RT-2, a recent model for robotic control, was trained on online text
and images as well as interactions with the real world.

Vanhoucke says Google DeepMind is increasingly using techniques similar to those it would use for machine translation to translate from English to robotics. Last summer, Google introduced a vision-language-­action model called RT-2. This model gets its general understanding of the world from online text and images it has been trained on, as well as its own interactions in the real world. It translates that data into robotic actions. Each robot has a slightly different way of translating English into action, he adds.  

“We increasingly feel like a robot is essentially a chatbot that speaks robotese,” Vanhoucke says. 

Baby steps

Despite the fast pace of development, robots still face many challenges before they can be released into the real world. They are still way too clumsy for regular consumers to justify spending tens of thousands of dollars on them. Robots also still lack the sort of common sense that would allow them to multitask. And they need to move from just picking things up and placing them somewhere to putting things together, says Goldberg—for example, putting a deck of cards or a board game back in its box and then into the games cupboard. 

But to judge from the early results of integrating AI into robots, roboticists are not wasting their time, says Pinto. 

“I feel fairly confident that we will see some semblance of a general-purpose home robot. Now, will it be accessible to the general public? I don’t think so,” he says. “But in terms of raw intelligence, we are already seeing signs right now.” 

Building the next generation of robots might not just assist humans in their everyday chores or help people like Henry Evans live a more independent life. For researchers like Pinto, there is an even bigger goal in sight.

Home robotics offers one of the best benchmarks for human-level machine intelligence, he says. The fact that a human can operate intelligently in the home environment, he adds, means we know this is a level of intelligence that can be reached. 

“It’s something which we can potentially solve. We just don’t know how to solve it,” he says. 

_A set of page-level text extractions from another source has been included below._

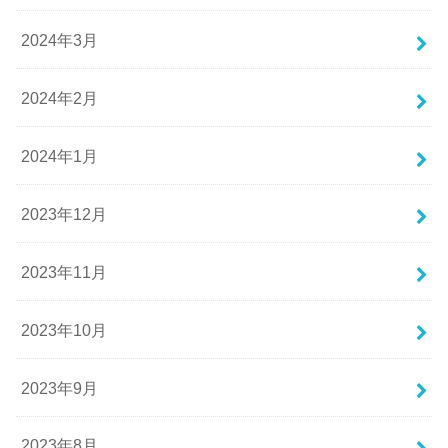
2024年3月
2024年2月
2024年1月
2023年12月
2023年11月
2023年10月
2023年9月
2023年8月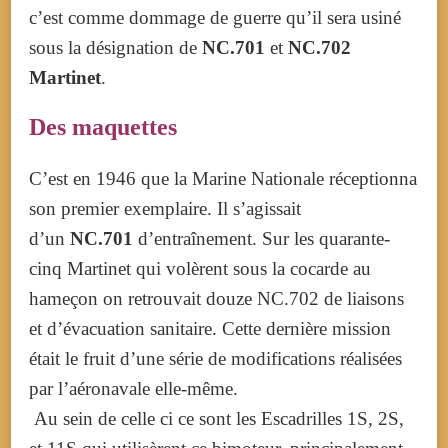
c’est comme dommage de guerre qu’il sera usiné
sous la désignation de
NC.701
et
NC.702
Martinet
.
Des maquettes
C’est en 1946 que la Marine Nationale réceptionna
son premier exemplaire. Il s’agissait
d’un
NC.701
d’entraînement. Sur les quarante-
cinq Martinet qui volèrent sous la cocarde au
hameçon on retrouvait douze NC.702 de liaisons
et d’évacuation sanitaire. Cette dernière mission
était le fruit d’une série de modifications réalisées
par l’aéronavale elle-même.
Au sein de celle ci ce sont les Escadrilles 1S, 2S,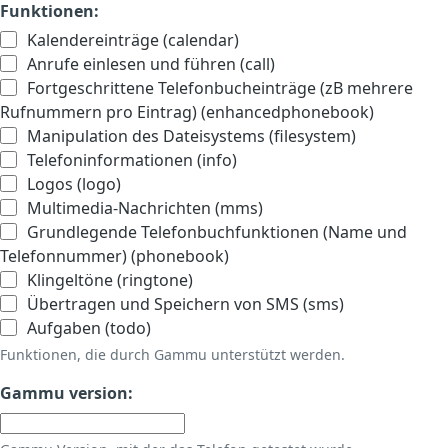
Funktionen:
Kalendereinträge (calendar)
Anrufe einlesen und führen (call)
Fortgeschrittene Telefonbucheinträge (zB mehrere
Rufnummern pro Eintrag) (enhancedphonebook)
Manipulation des Dateisystems (filesystem)
Telefoninformationen (info)
Logos (logo)
Multimedia-Nachrichten (mms)
Grundlegende Telefonbuchfunktionen (Name und
Telefonnummer) (phonebook)
Klingeltöne (ringtone)
Übertragen und Speichern von SMS (sms)
Aufgaben (todo)
Funktionen, die durch Gammu unterstützt werden.
Gammu version: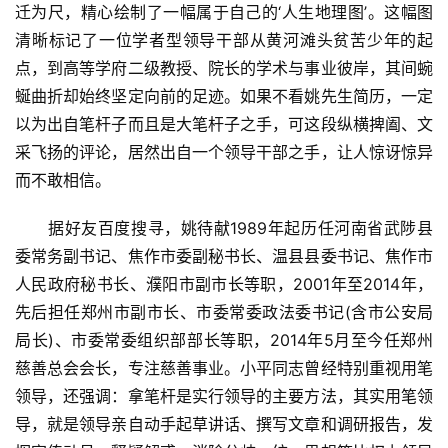
迁为尺，精心绘制了一幅属于自己的‘人生地理图’。这幅图
清晰标记了一位学者型领导干部从黄河滩头贫苦少年的起
点，到高等学府二级教授、院长的学术与事业彼岸，其间蜿
蜒曲折却始终坚定向前的足迹。如果不看姚先生简历，一定
以为出自笔杆子而且是大笔杆子之手，可这段纵横捭阖、文
采飞扬的评论，居然出自一个领导干部之手，让人惊讶惊异
而不敢相信。
　　据好友百度搜寻，姚待献1989年起历任河南省武陟县
委常务副书记、焦作市委副秘书长、温县县委书记、焦作市
人民政府秘书长、濮阳市副市长等职，2001年至2014年，
先后担任郑州市副市长、市委常委政法委书记(含市公安局
局长)、市委常委组织部部长等职，2014年5月至今任郑州
慈善总会会长，专注慈善事业。小平同志曾经特别重视用笔
领导，还强调：拿笔杆是实行领导的主要方法，其实用笔领
导，就是领导亲自动手起草讲话、撰写文章和调研报告，发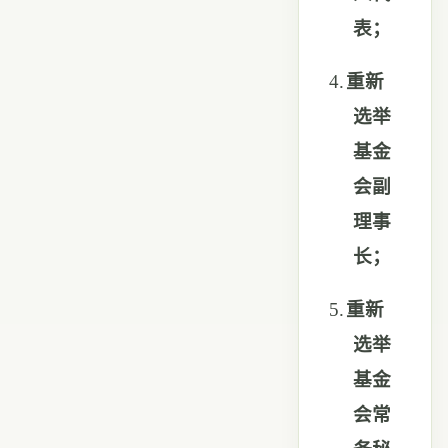
表；
4.
重新
选举
基金
会副
理事
长；
5.
重新
选举
基金
会常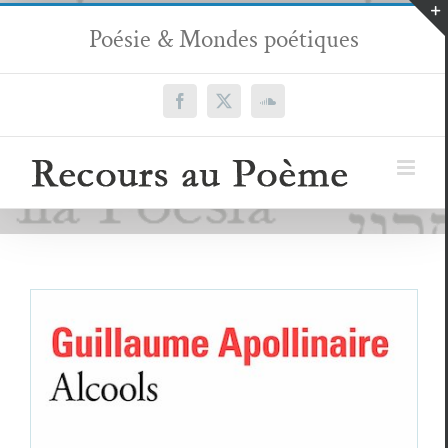
Passer
Poésie & Mondes poétiques
au
contenu
Facebook
X
SoundCloud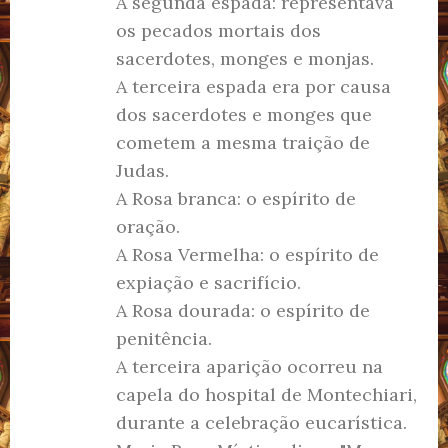
A segunda espada: representava
os pecados mortais dos
sacerdotes, monges e monjas.
A terceira espada era por causa
dos sacerdotes e monges que
cometem a mesma traição de
Judas.
A Rosa branca: o espírito de
oração.
A Rosa Vermelha: o espírito de
expiação e sacrifício.
A Rosa dourada: o espírito de
penitência.
A terceira aparição ocorreu na
capela do hospital de Montechiari,
durante a celebração eucarística.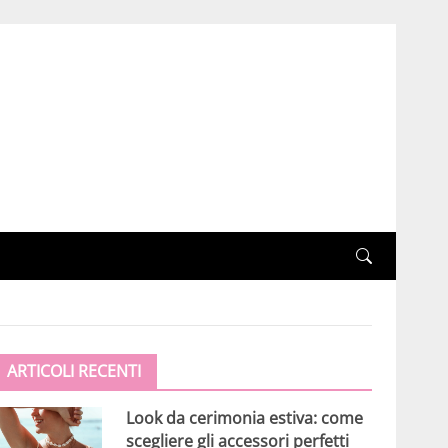
ARTICOLI RECENTI
Look da cerimonia estiva: come
scegliere gli accessori perfetti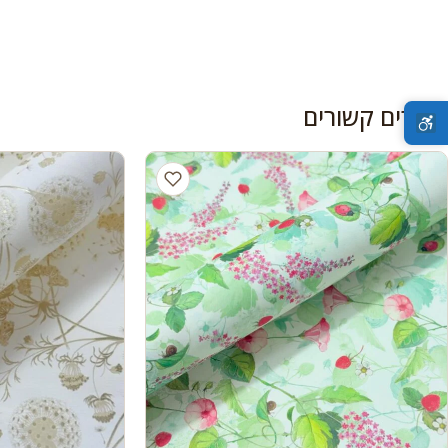
מוצרים קשורים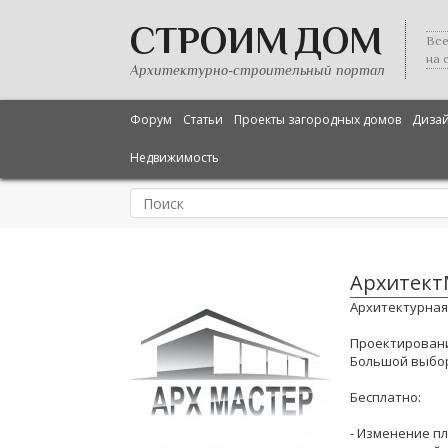
СТРОИМ ДОМ
Все
на 
Архитектурно-строительный портал
Форум
Статьи
Проекты загородных домов
Диза
Недвижимость
Архитект
Архитектурная
Проектировани
Большой выбор
Бесплатно:
- Изменение п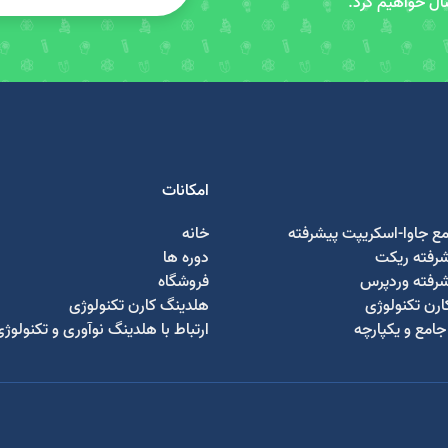
سال خواهیم کرد.
امکانات
مع جاوا-اسکریپت پیشرفته
خانه
شرفته ریکت
دوره ها
شرفته وردپرس
فروشگاه
رن تکنولوژی
هلدینگ کارن تکنولوژی
امع و یکپارچه
ارتباط با هلدینگ نوآوری و تکنولوژ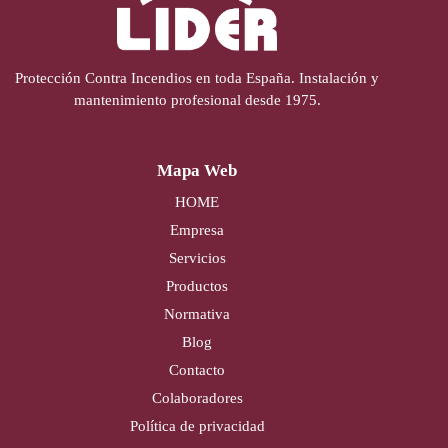
Protección Contra Incendios en toda España. Instalación y
mantenimiento profesional desde 1975.
Mapa Web
HOME
Empresa
Servicios
Productos
Normativa
Blog
Contacto
Colaboradores
Política de privacidad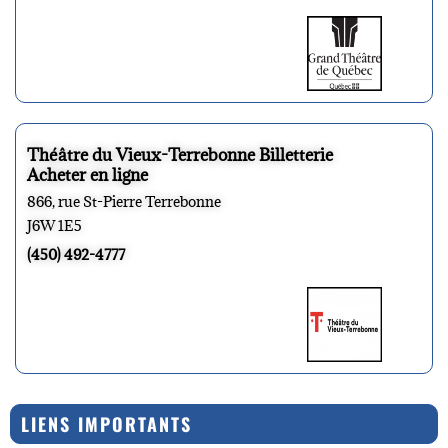
Théâtre du Vieux-Terrebonne Billetterie
Acheter en ligne
866, rue St-Pierre Terrebonne
J6W 1E5
(450) 492-4777
LIENS IMPORTANTS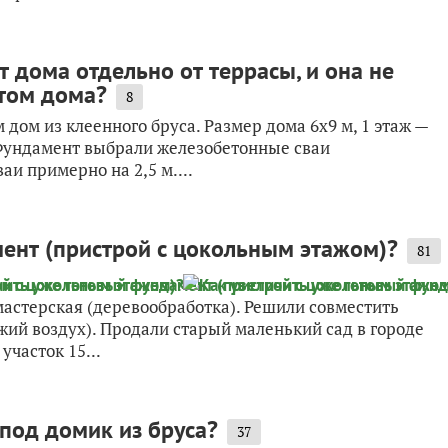
т дома отдельно от террасы, и она не
том дома?
8
 дом из клеенного бруса. Размер дома 6х9 м, 1 этаж —
 Фундамент выбрали железобетонные сваи
аи примерно на 2,5 м....
ент (пристрой с цокольным этажом)?
81
астерская (деревообработка). Решили совместить
жий воздух). Продали старый маленький сад в городе
 участок 15...
 под домик из бруса?
37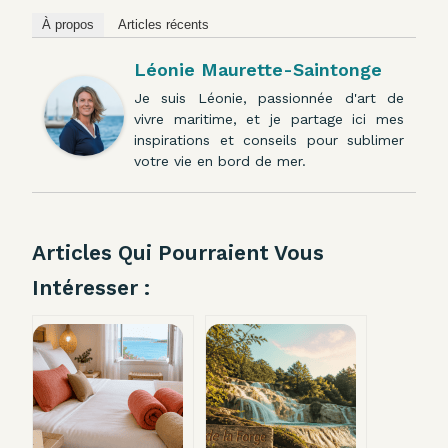
À propos
Articles récents
Léonie Maurette-Saintonge
Je suis Léonie, passionnée d'art de
vivre maritime, et je partage ici mes
inspirations et conseils pour sublimer
votre vie en bord de mer.
Articles Qui Pourraient Vous
Intéresser :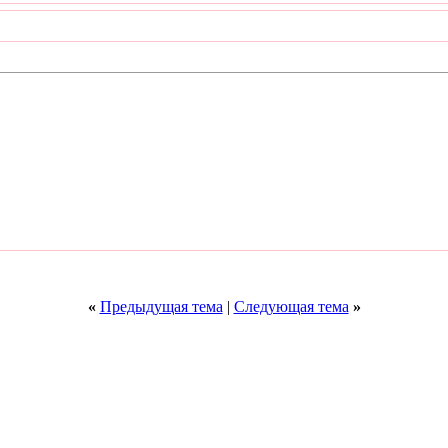
«
Предыдущая тема
|
Следующая тема
»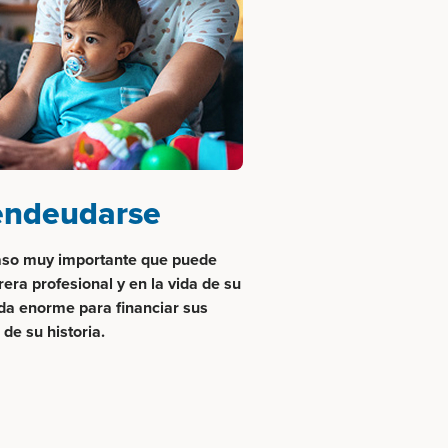
 endeudarse
 paso muy importante que puede
era profesional y en la vida de su
uda enorme para financiar sus
de su historia.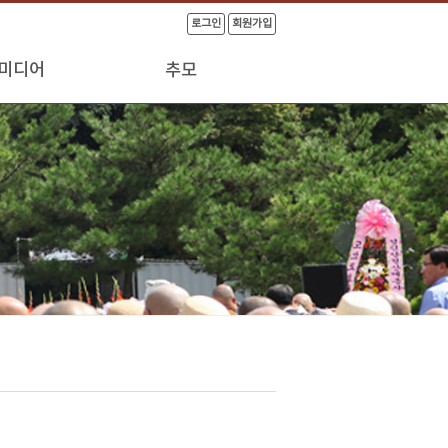
로그인
회원가입
미디어
추모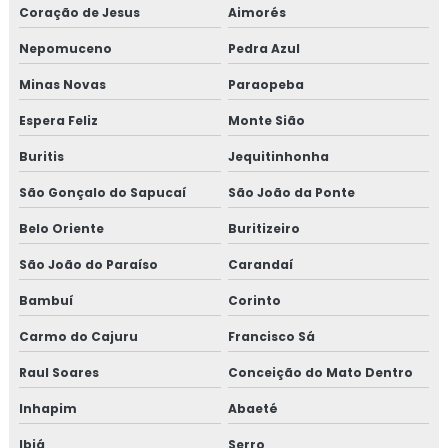
Coração de Jesus
Aimorés
Isolamento térmico lã de rocha
Nepomuceno
Pedra Azul
Empresas de inspeção de pintura
Minas Novas
Paraopeba
Inspeção de isolamento térmico
Espera Feliz
Monte Sião
Inspeção de pintura
Buritis
Jequitinhonha
São Gonçalo do Sapucaí
São João da Ponte
Inspeção de pintura industrial
Belo Oriente
Buritizeiro
São João do Paraíso
Carandaí
Bambuí
Corinto
Carmo do Cajuru
Francisco Sá
Raul Soares
Conceição do Mato Dentro
Inhapim
Abaeté
Ibiá
Serro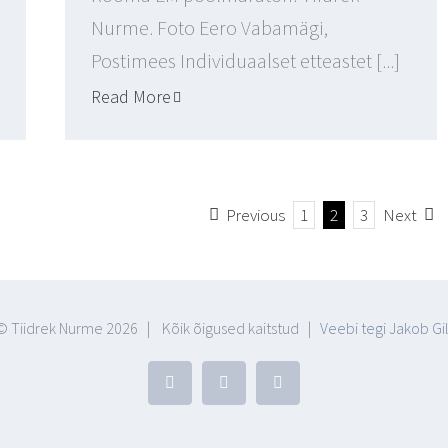
Nurme. Foto Eero Vabamägi,
Postimees Individuaalset etteastet [...]
Read More
Previous
1
2
3
Next
© Tiidrek Nurme
2026 | Kõik õigused kaitstud |
Veebi tegi Jakob Gil
Facebook
YouTube
Blogger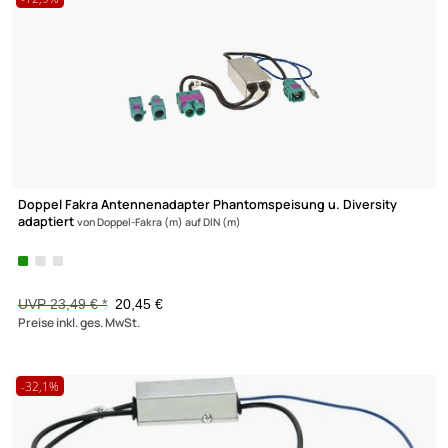
5021 Produkte gefunden
-12,9%
Doppel Fakra Antennenadapter Phantomspeisung u. Diversity
adaptiert
von Doppel-Fakra (m) auf DIN (m)
UVP 23,49 € *
20,45 €
Preise inkl. ges. MwSt.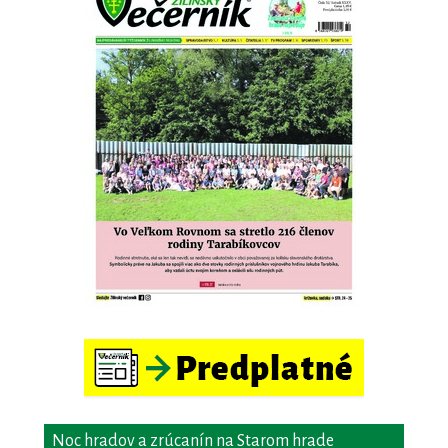
Noc hradov a zrúcanín na Starom hrade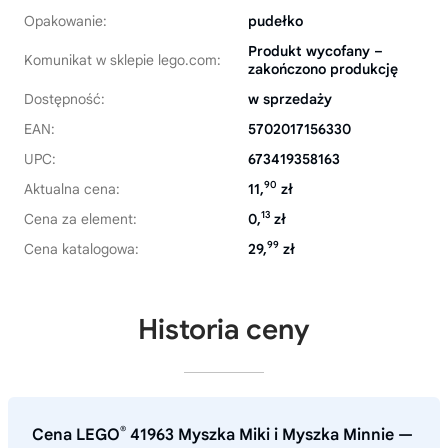
Opakowanie:
pudełko
Produkt wycofany –
Komunikat w sklepie lego.com:
zakończono produkcję
Dostępność:
w sprzedaży
EAN:
5702017156330
UPC:
673419358163
90
Aktualna cena:
11,
zł
13
Cena za element:
0,
zł
99
Cena katalogowa:
29,
zł
Historia ceny
®
Cena LEGO
41963 Myszka Miki i Myszka Minnie —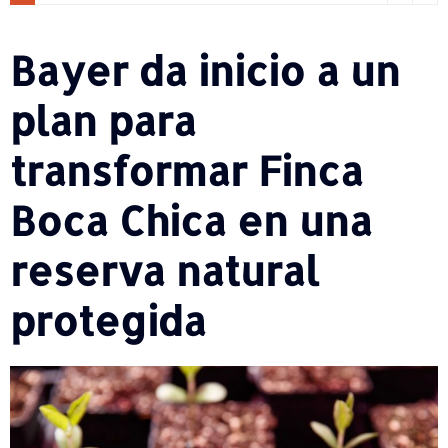
Bayer da inicio a un
plan para
transformar Finca
Boca Chica en una
reserva natural
protegida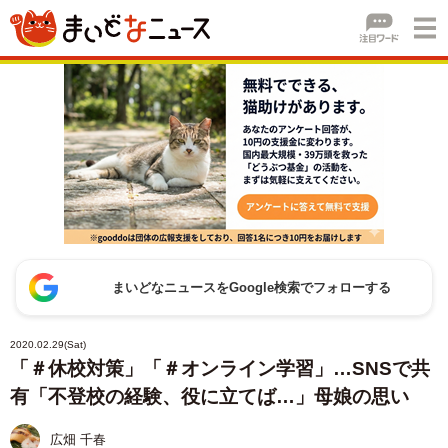
まいどなニュースをGoogle検索でフォローする
2020.02.29(Sat)
「＃休校対策」「＃オンライン学習」…SNSで共
有「不登校の経験、役に立てば…」母娘の思い
広畑 千春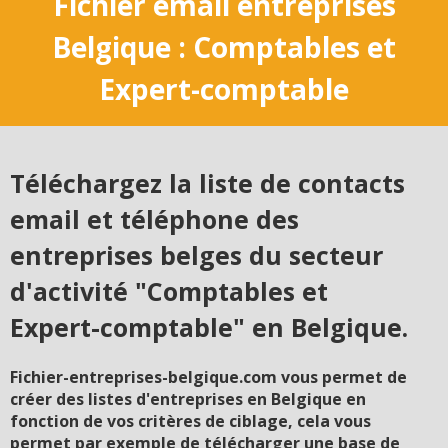
Fichier email entreprises
Belgique : Comptables et
Expert-comptable
Téléchargez la liste de contacts
email et téléphone des
entreprises belges du secteur
d'activité "Comptables et
Expert-comptable" en Belgique.
Fichier-entreprises-belgique.com vous permet de
créer des listes d'entreprises en Belgique en
fonction de vos critères de ciblage, cela vous
permet par exemple de télécharger une base de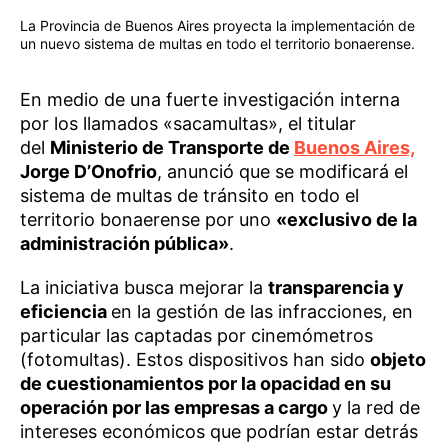
La Provincia de Buenos Aires proyecta la implementación de
un nuevo sistema de multas en todo el territorio bonaerense.
En medio de una fuerte investigación interna
por los llamados «sacamultas», el titular
del
Ministerio de Transporte de
Buenos Aires,
Jorge D’Onofrio
, anunció que se modificará el
sistema de multas de tránsito en todo el
territorio bonaerense por uno
«exclusivo de la
administración pública»
.
La iniciativa busca mejorar la
transparencia y
eficiencia
en la gestión de las infracciones, en
particular las captadas por cinemómetros
(fotomultas). Estos dispositivos han sido
objeto
de cuestionamientos por la opacidad en su
operación por las empresas a cargo
y la red de
intereses económicos que podrían estar detrás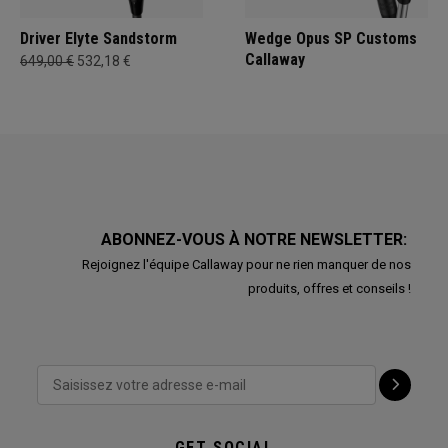
Driver Elyte Sandstorm
Wedge Opus SP Customs
Callaway
649,00 €
532,18 €
ABONNEZ-VOUS À NOTRE NEWSLETTER:
Rejoignez l'équipe Callaway pour ne rien manquer de nos
produits, offres et conseils !
GET SOCIAL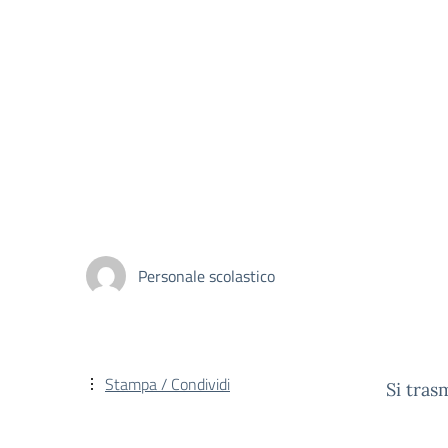
Personale scolastico
Stampa / Condividi
Si tras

Thanks to Stretch, Henry Evans was able to hold his own playing cards
for the first time in two decades.

For Henry and Jane Evans, a big win would be to get a robot that simply works reliably. The Stretch robot that the Evanses experimented with is still too buggy to use without researchers present to troubleshoot, and their home doesn’t always have the dependable Wi-Fi connectivity Henry needs in order to communicate with Stretch using a laptop.

Even so, Henry says, one of the greatest benefits of his experiment with robots has been independence: “All I do is lay in bed, and now I can do things for myself that involve manipulating my physical environment.”

Thanks to Stretch, for the first time in two decades, Henry was able to hold his own playing cards during a match. 

“I kicked everyone’s butt several times,” he says. 

“Okay, let’s not talk too big here,” Jane says, and laughs.